◆ Data excerpts ◆
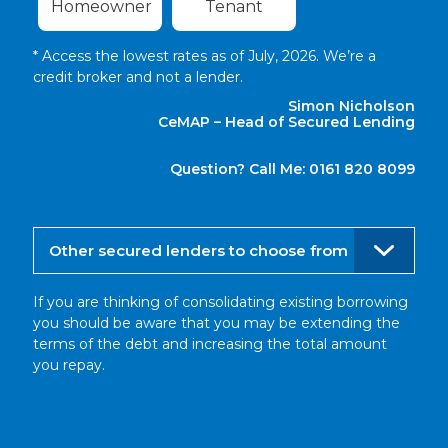
Homeowner
Tenant
* Access the lowest rates as of July, 2026. We’re a
credit broker and not a lender.
Simon Nicholson
CeMAP – Head of Secured Lending
Question? Call Me: 0161 820 8099
Other secured lenders to choose from
If you are thinking of consolidating existing borrowing
you should be aware that you may be extending the
terms of the debt and increasing the total amount
you repay.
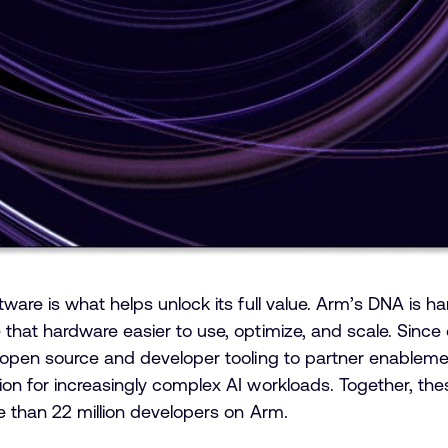
ware is what helps unlock its full value. Arm’s DNA is h
hat hardware easier to use, optimize, and scale. Since 
 open source and developer tooling to partner enableme
on for increasingly complex AI workloads. Together, th
e than 22 million developers on Arm.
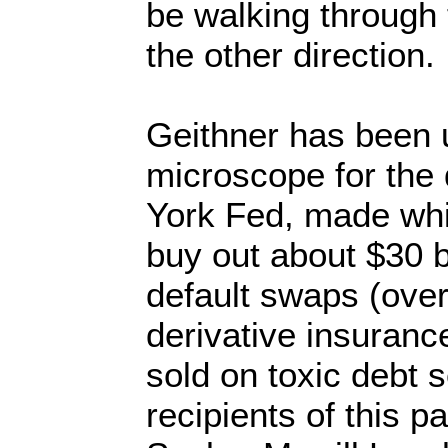
be walking through 
the other direction
Geithner has been 
microscope for the 
York Fed, made whil
buy out about $30 bi
default swaps (over
derivative insuranc
sold on toxic debt s
recipients of this 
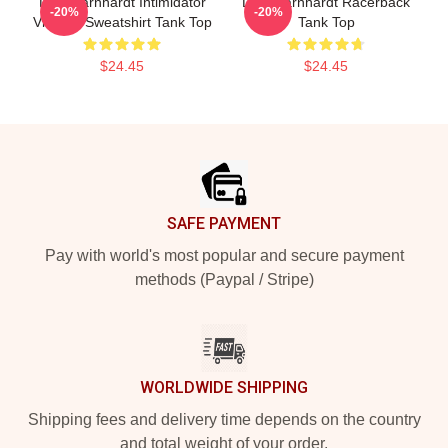
Dale Earnhardt Intimidator
Dale Earnhardt Racerback
-20%
-20%
Vintage Sweatshirt Tank Top
Tank Top
$24.45
$24.45
Footer
SAFE PAYMENT
Pay with world's most popular and secure payment
methods (Paypal / Stripe)
WORLDWIDE SHIPPING
Shipping fees and delivery time depends on the country
and total weight of your order.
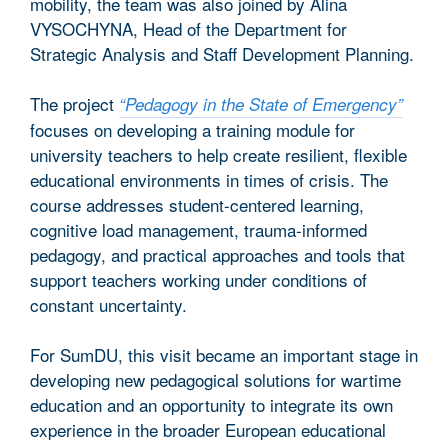
mobility, the team was also joined by Alina
VYSOCHYNA, Head of the Department for
Strategic Analysis and Staff Development Planning.
The project
“Pedagogy in the State of Emergency”
focuses on developing a training module for
university teachers to help create resilient, flexible
educational environments in times of crisis. The
course addresses student-centered learning,
cognitive load management, trauma-informed
pedagogy, and practical approaches and tools that
support teachers working under conditions of
constant uncertainty.
For SumDU, this visit became an important stage in
developing new pedagogical solutions for wartime
education and an opportunity to integrate its own
experience in the broader European educational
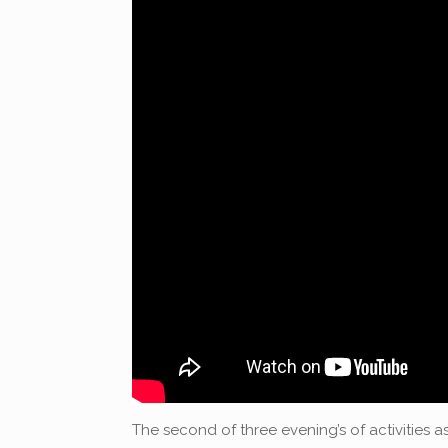
The second of three evening’s of activities as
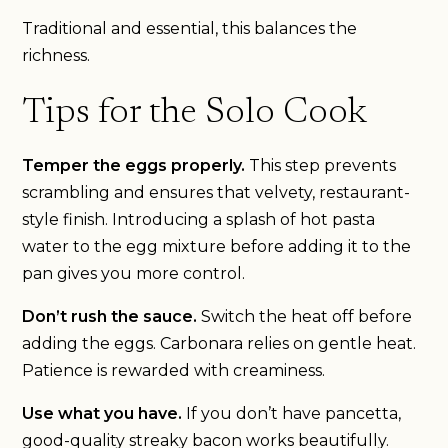
Traditional and essential, this balances the
richness.
Tips for the Solo Cook
Temper the eggs properly.
This step prevents
scrambling and ensures that velvety, restaurant-
style finish. Introducing a splash of hot pasta
water to the egg mixture before adding it to the
pan gives you more control.
Don’t rush the sauce.
Switch the heat off before
adding the eggs. Carbonara relies on gentle heat.
Patience is rewarded with creaminess.
Use what you have.
If you don’t have pancetta,
good-quality streaky bacon works beautifully.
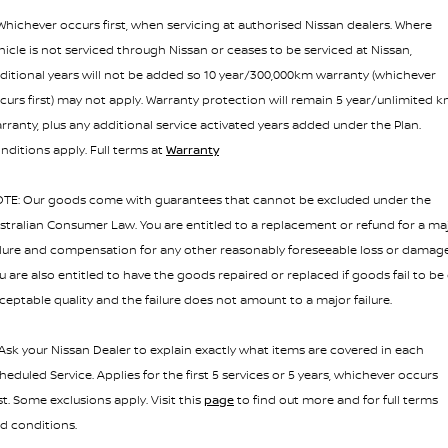
hichever occurs first, when servicing at authorised Nissan dealers. Where
hicle is not serviced through Nissan or ceases to be serviced at Nissan,
ditional years will not be added so 10 year/300,000km warranty (whichever
curs first) may not apply. Warranty protection will remain 5 year/unlimited 
rranty, plus any additional service activated years added under the Plan.
nditions apply. Full terms at
Warranty
TE: Our goods come with guarantees that cannot be excluded under the
stralian Consumer Law. You are entitled to a replacement or refund for a ma
ilure and compensation for any other reasonably foreseeable loss or damage
u are also entitled to have the goods repaired or replaced if goods fail to be 
ceptable quality and the failure does not amount to a major failure.
 Ask your Nissan Dealer to explain exactly what items are covered in each
heduled Service. Applies for the first 5 services or 5 years, whichever occurs
rst. Some exclusions apply. Visit this
page
to find out more and for full terms
d conditions.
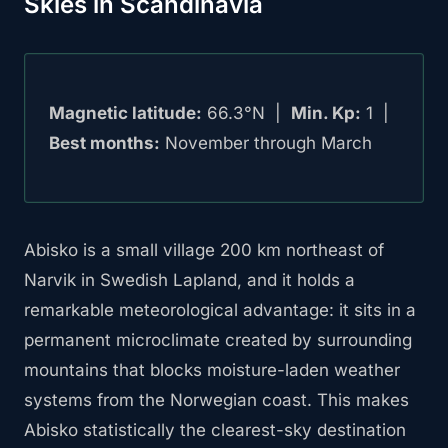
Skies in Scandinavia
Magnetic latitude:
66.3°N |
Min. Kp:
1 |
Best months:
November through March
Abisko is a small village 200 km northeast of
Narvik in Swedish Lapland, and it holds a
remarkable meteorological advantage: it sits in a
permanent microclimate created by surrounding
mountains that blocks moisture-laden weather
systems from the Norwegian coast. This makes
Abisko statistically the clearest-sky destination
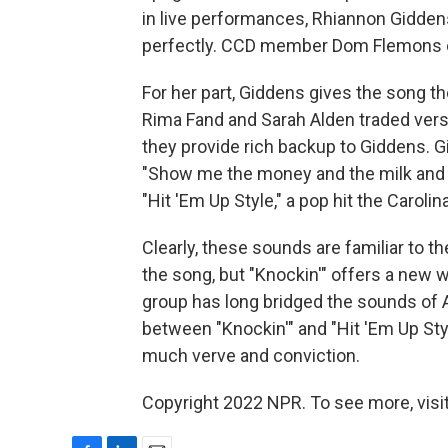
in live performances, Rhiannon Gidden
perfectly. CCD member Dom Flemons ev
For her part, Giddens gives the song the
Rima Fand and Sarah Alden traded vers
they provide rich backup to Giddens. 
"Show me the money and the milk and h
"Hit 'Em Up Style," a pop hit the Caroli
Clearly, these sounds are familiar to
the song, but "Knockin'" offers a new 
group has long bridged the sounds of
between "Knockin'" and "Hit 'Em Up Styl
much verve and conviction.
Copyright 2022 NPR. To see more, visit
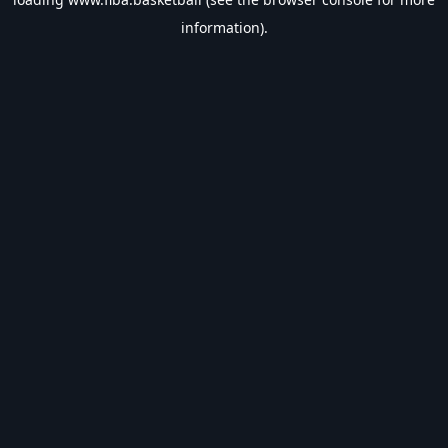
information).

◆ About this task ◆
Every line above should be output exactly, except for the pictures.

◆ Completed task ◆
Homeowner
Tenant
* Access the lowest rates as of July, 2026. We’re a
credit broker and not a lender.
Simon Nicholson
CeMAP – Head of Secured Lending
Question? Call Me: 0161 820 8099
Other secured lenders to choose from
If you are thinking of consolidating existing borrowing
you should be aware that you may be extending the
terms of the debt and increasing the total amount
you repay.
ware is what helps unlock its full value. Arm’s DNA is h
hat hardware easier to use, optimize, and scale. Since 
 open source and developer tooling to partner enableme
on for increasingly complex AI workloads. Together, th
e than 22 million developers on Arm.
be walking through 
the other direction
Geithner has been 
microscope for the 
York Fed, made whil
buy out about $30 bi
default swaps (over
derivative insuranc
sold on toxic debt s
recipients of this 
Dale Earnhardt Intimidator
Dale Earnhardt Racerback
-20%
-20%
Vintage Sweatshirt Tank Top
Tank Top
$24.45
$24.45
Footer
SAFE PAYMENT
Pay with world's most popular and secure payment
methods (Paypal / Stripe)
WORLDWIDE SHIPPING
Shipping fees and delivery time depends on the country
and total weight of your order.
mobility, the team was also joined by Alina
VYSOCHYNA, Head of the Department for
Strategic Analysis and Staff Development Planning.
The project
“Pedagogy in the State of Emergency”
focuses on developing a training module for
university teachers to help create resilient, flexible
educational environments in times of crisis. The
course addresses student-centered learning,
cognitive load management, trauma-informed
pedagogy, and practical approaches and tools that
support teachers working under conditions of
constant uncertainty.
For SumDU, this visit became an important stage in
developing new pedagogical solutions for wartime
education and an opportunity to integrate its own
experience in the broader European educational
The second of three evening’s of activities as
Traditional and essential, this balances the
richness.
Tips for the Solo Cook
Temper the eggs properly.
This step prevents
scrambling and ensures that velvety, restaurant-
style finish. Introducing a splash of hot pasta
water to the egg mixture before adding it to the
pan gives you more control.
Don’t rush the sauce.
Switch the heat off before
adding the eggs. Carbonara relies on gentle heat.
Patience is rewarded with creaminess.
Use what you have.
If you don’t have pancetta,
good-quality streaky bacon works beautifully.
hichever occurs first, when servicing at authorised Nissan dealers. Where
hicle is not serviced through Nissan or ceases to be serviced at Nissan,
ditional years will not be added so 10 year/300,000km warranty (whichever
curs first) may not apply. Warranty protection will remain 5 year/unlimited 
rranty, plus any additional service activated years added under the Plan.
nditions apply. Full terms at
Warranty
TE: Our goods come with guarantees that cannot be excluded under the
stralian Consumer Law. You are entitled to a replacement or refund for a ma
ilure and compensation for any other reasonably foreseeable loss or damage
u are also entitled to have the goods repaired or replaced if goods fail to be 
ceptable quality and the failure does not amount to a major failure.
 Ask your Nissan Dealer to explain exactly what items are covered in each
heduled Service. Applies for the first 5 services or 5 years, whichever occurs
rst. Some exclusions apply. Visit this
page
to find out more and for full terms
d conditions.
Skies in Scandinavia
Magnetic latitude:
66.3°N |
Min. Kp:
1 |
Best months:
November through March
Abisko is a small village 200 km northeast of
Narvik in Swedish Lapland, and it holds a
remarkable meteorological advantage: it sits in a
permanent microclimate created by surrounding
mountains that blocks moisture-laden weather
systems from the Norwegian coast. This makes
Abisko statistically the clearest-sky destination
in live performances, Rhiannon Gidden
perfectly. CCD member Dom Flemons ev
For her part, Giddens gives the song the
Rima Fand and Sarah Alden traded vers
they provide rich backup to Giddens. 
"Show me the money and the milk and h
"Hit 'Em Up Style," a pop hit the Caroli
Clearly, these sounds are familiar to
the song, but "Knockin'" offers a new 
group has long bridged the sounds of
between "Knockin'" and "Hit 'Em Up Styl
much verve and conviction.
Copyright 2022 NPR. To see more, visit
information).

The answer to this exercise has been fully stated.